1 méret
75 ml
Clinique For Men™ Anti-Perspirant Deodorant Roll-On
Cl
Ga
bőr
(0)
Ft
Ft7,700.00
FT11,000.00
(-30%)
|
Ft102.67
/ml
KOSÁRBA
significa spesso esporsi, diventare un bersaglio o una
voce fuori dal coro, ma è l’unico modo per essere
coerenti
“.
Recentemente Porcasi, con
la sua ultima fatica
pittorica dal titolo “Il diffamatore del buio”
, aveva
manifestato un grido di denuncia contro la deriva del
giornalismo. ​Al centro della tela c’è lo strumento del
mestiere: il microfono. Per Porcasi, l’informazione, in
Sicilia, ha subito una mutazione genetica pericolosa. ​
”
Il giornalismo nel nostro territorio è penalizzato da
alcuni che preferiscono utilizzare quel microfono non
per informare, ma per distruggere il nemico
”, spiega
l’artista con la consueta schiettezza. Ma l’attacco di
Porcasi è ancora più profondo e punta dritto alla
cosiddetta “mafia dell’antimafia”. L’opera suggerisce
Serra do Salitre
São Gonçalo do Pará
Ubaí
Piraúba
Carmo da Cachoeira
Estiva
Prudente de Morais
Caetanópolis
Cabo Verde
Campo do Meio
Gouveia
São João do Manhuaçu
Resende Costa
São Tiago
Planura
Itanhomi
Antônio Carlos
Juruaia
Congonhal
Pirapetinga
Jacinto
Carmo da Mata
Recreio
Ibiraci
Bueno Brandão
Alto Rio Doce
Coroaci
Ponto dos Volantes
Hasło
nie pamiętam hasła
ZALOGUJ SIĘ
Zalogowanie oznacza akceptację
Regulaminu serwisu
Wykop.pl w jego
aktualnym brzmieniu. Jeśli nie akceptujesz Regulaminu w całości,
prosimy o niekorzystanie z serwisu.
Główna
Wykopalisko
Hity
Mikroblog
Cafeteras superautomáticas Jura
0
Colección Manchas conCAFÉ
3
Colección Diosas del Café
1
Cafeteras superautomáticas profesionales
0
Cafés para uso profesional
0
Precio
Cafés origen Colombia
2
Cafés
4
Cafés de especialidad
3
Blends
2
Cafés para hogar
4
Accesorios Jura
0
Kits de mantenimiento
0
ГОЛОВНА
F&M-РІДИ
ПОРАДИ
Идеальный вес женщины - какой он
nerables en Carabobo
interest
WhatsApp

▬▬▬▬▬▬

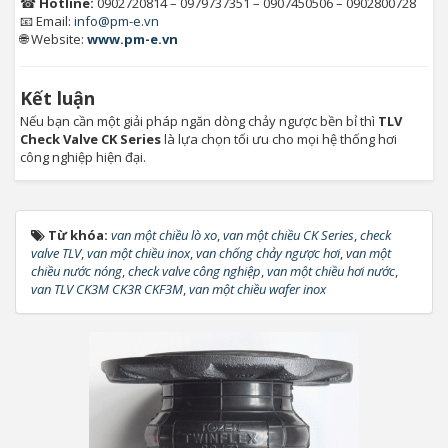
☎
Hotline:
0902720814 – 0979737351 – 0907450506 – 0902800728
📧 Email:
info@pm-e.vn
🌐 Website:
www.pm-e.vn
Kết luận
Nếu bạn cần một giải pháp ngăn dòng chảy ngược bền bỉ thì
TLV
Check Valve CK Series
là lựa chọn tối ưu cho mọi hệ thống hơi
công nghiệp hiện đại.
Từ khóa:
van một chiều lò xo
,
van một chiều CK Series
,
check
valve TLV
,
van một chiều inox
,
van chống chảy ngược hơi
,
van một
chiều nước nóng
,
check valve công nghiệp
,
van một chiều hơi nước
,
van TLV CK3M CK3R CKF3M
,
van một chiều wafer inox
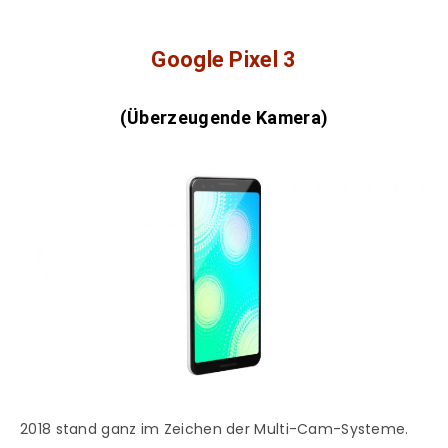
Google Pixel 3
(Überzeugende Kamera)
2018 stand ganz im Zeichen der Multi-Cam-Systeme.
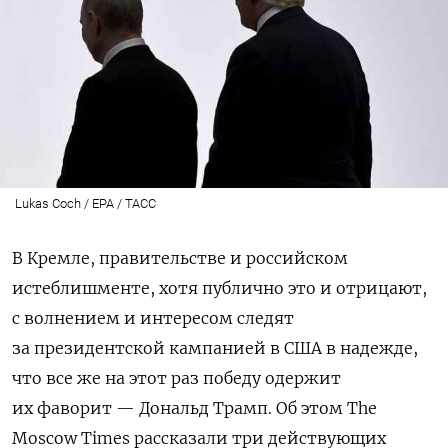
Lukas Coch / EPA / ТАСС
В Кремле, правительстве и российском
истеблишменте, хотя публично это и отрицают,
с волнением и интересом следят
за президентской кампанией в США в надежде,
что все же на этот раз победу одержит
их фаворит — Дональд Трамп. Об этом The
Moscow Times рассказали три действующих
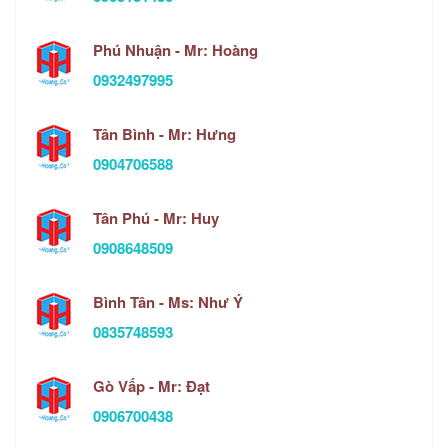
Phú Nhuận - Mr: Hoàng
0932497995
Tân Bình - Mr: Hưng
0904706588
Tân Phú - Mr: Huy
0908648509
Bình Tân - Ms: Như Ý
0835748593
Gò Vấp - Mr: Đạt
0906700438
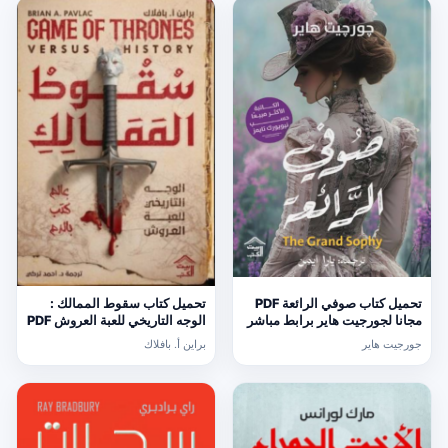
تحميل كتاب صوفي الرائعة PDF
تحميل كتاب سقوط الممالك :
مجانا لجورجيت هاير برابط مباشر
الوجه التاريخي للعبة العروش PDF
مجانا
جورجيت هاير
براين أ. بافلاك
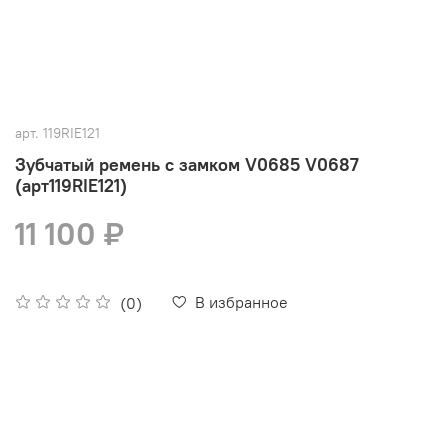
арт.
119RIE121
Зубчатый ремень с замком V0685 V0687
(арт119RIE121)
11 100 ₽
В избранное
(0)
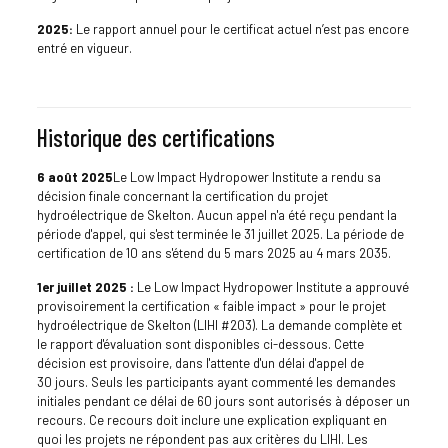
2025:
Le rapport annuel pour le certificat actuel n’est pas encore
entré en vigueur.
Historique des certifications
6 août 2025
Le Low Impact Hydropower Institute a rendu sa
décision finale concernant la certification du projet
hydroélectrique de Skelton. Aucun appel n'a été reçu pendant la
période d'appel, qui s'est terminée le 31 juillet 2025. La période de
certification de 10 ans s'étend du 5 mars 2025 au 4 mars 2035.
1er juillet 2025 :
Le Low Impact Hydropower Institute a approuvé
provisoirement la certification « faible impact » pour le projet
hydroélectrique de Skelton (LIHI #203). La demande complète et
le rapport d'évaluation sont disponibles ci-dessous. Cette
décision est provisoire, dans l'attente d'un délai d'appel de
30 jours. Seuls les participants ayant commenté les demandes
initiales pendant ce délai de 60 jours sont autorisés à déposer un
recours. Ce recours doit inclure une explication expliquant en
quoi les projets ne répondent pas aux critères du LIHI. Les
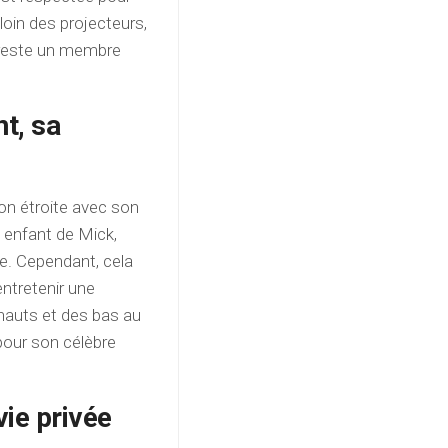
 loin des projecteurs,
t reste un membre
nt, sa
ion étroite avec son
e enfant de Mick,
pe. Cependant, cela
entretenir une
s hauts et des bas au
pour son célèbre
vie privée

▬▬▬▬▬▬

*Task statement*.
Your answer must be the lines above from the one holding "(арт119RIE121)" up to and including the one holding "décision est provisoire, dans", exact and with no pictures.

*Task response*.
(арт119RIE121)
11 100 ₽
В избранное
(0)
2025:
Le rapport annuel pour le certificat actuel n’est pas encore
entré en vigueur.
Historique des certifications
6 août 2025
Le Low Impact Hydropower Institute a rendu sa
décision finale concernant la certification du projet
hydroélectrique de Skelton. Aucun appel n'a été reçu pendant la
période d'appel, qui s'est terminée le 31 juillet 2025. La période de
certification de 10 ans s'étend du 5 mars 2025 au 4 mars 2035.
1er juillet 2025 :
Le Low Impact Hydropower Institute a approuvé
provisoirement la certification « faible impact » pour le projet
hydroélectrique de Skelton (LIHI #203). La demande complète et
le rapport d'évaluation sont disponibles ci-dessous. Cette
décision est provisoire, dans l'attente d'un délai d'appel de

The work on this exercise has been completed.